Amérique latine-Chine
Les liaisons dangereuses
(Photo : AFP)
De notre correspondant à Mexico.
La Chine a besoin de matières premières. C’est le message qu’a fait passé le Chinois Hu Jintao pendant sa tournée latino-américaine. Selon la Banque mondiale, la Chine s’est hissée à la seconde place des économies mondiales en moins de 5 ans et vise la première place d’ici trois ou quatre décades. Avec une population de 1,3 milliard et une croissance économique de 10 % par an, il lui faut non seulement trouver de quoi alimenter ses usines en fer, en pétrole, en plastique, mais aussi nourrir sa population et ouvrir de nouveaux marchés pour écouler ses produits.
L’Amérique latine, jusqu’alors chasse-gardée des Etats-Unis, trouve en ce nouveau partenaire commercial une manière de faire monter les enchères. Le Brésil qui est le partenaire privilégié de la République chinoise en Amérique latine lui vend du soja et de l’acier. En 2003, ce pays a exporté en Chine pour 4 milliards et demi de dollars, soit 75 % de plus que l’an dernier, une augmentation de 60 % par an depuis 4 ans. Mais le Brésil ne tient pas à se limiter à ces deux produits. Il voudrait exporter ses poulets dont il est l’un des principaux producteurs mondiaux, sa viande et son éthanol. Il est également très intéressé par les investissements chinois directs pour réactiver son économie. Lors de la visite de Hu Jintao, les 300 patrons chinois qui l’accompagnaient se sont engagés à injecter au Brésil quelques 7 ou 8 milliards de dollars, principalement pour développer les gisements de matières premières.

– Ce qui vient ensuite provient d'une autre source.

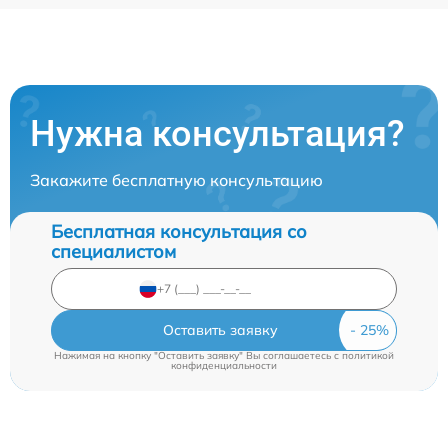
Нужна консультация?
Закажите бесплатную консультацию
Бесплатная консультация со
специалистом
Оставить заявку
Нажимая на кнопку "Оставить заявку" Вы соглашаетесь c
политикой
конфиденциальности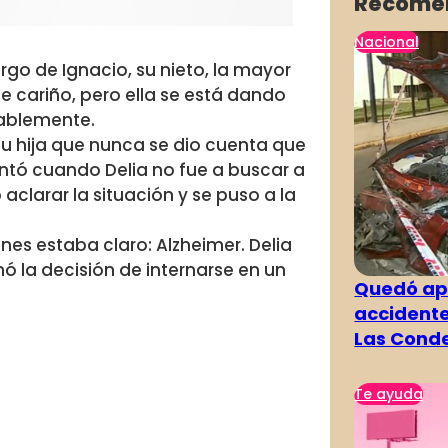
Recome
Nacional
rgo de Ignacio, su nieto, la mayor
de cariño, pero ella se está dando
ablemente.
su hija que nunca se dio cuenta que
tó cuando Delia no fue a buscar a
clarar la situación y se puso a la
es estaba claro: Alzheimer. Delia
mó la decisión de internarse en un
Quedó ape
accidente
Las Cond
Te ayuda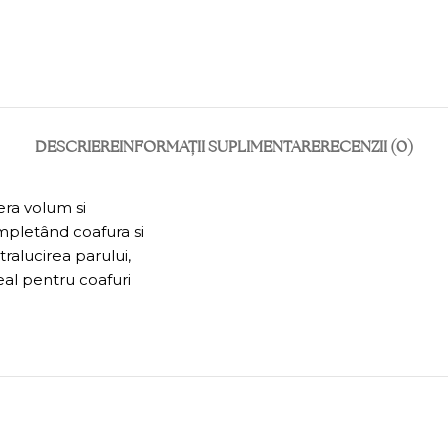
DESCRIERE
INFORMAȚII SUPLIMENTARE
RECENZII (0)
era volum si
ompletând coafura si
tralucirea parului,
deal pentru coafuri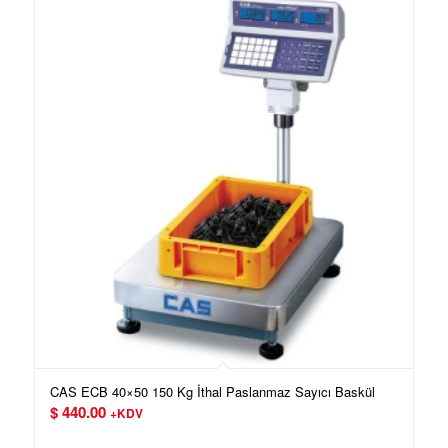
CAS ECB 40×50 150 Kg İthal Paslanmaz Sayıcı Baskül
$
440.00
+KDV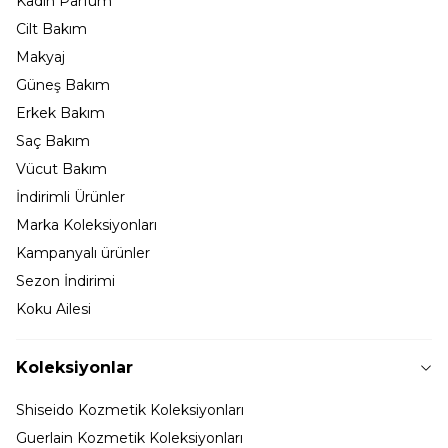
Kadın Parfüm
Cilt Bakım
Makyaj
Güneş Bakım
Erkek Bakım
Saç Bakım
Vücut Bakım
İndirimli Ürünler
Marka Koleksiyonları
Kampanyalı ürünler
Sezon İndirimi
Koku Ailesi
Koleksiyonlar
Shiseido Kozmetik Koleksiyonları
Guerlain Kozmetik Koleksiyonları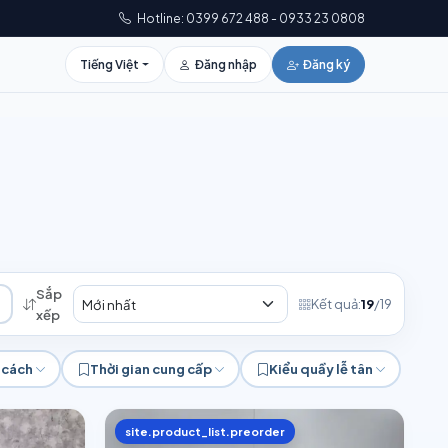
Hotline: 0399 672 488 - 0933 23 0808
Tiếng Việt
Đăng nhập
Đăng ký
Sắp
Kết quả:
19
/19
xếp
 cách
Thời gian cung cấp
Kiểu quầy lễ tân
site.product_list.preorder
nh
Hiện đại
Tất cả
Có sẵn
Tất cả
Thẳng
Chữ L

En Argentine, la Chine achète l’huile de soja et des haricots. Mais le président Nestor Kichner aimerait également exporter chez le géant chinois de la viande, des peaux, de la laine et des produits finis comme de l’acier laminé. En 2003, l’Argentine a consolidé son économie en augmentant de 110 % ses ventes en direction de la Chine. Le président Hu Jintao s’est ensuite rendu au Chili qui lui vend déjà beaucoup de cuivre. Le Chili, avec le Mexique, sont les 2 plus grands producteurs mondiaux de ce métal qui sert aussi bien aux industries de l’armement qu’à l’électrification et aux télécommunications. Les Chiliens aimeraient aussi caser leur pâte à papier, leurs saumons, de la farine de poisson et pourquoi pas un peu de vin. Cette visite latino-américaine s’est terminée par Cuba. La Chine est le 3e partenaire commercial de l’île après l’Espagne et le Venezuela. Les deux pays ont signé 18 contrats commerciaux pour exporter du tabac, des biotechnologies, des produits chimiques, de la téléphonie, du matériel médical et des vélos.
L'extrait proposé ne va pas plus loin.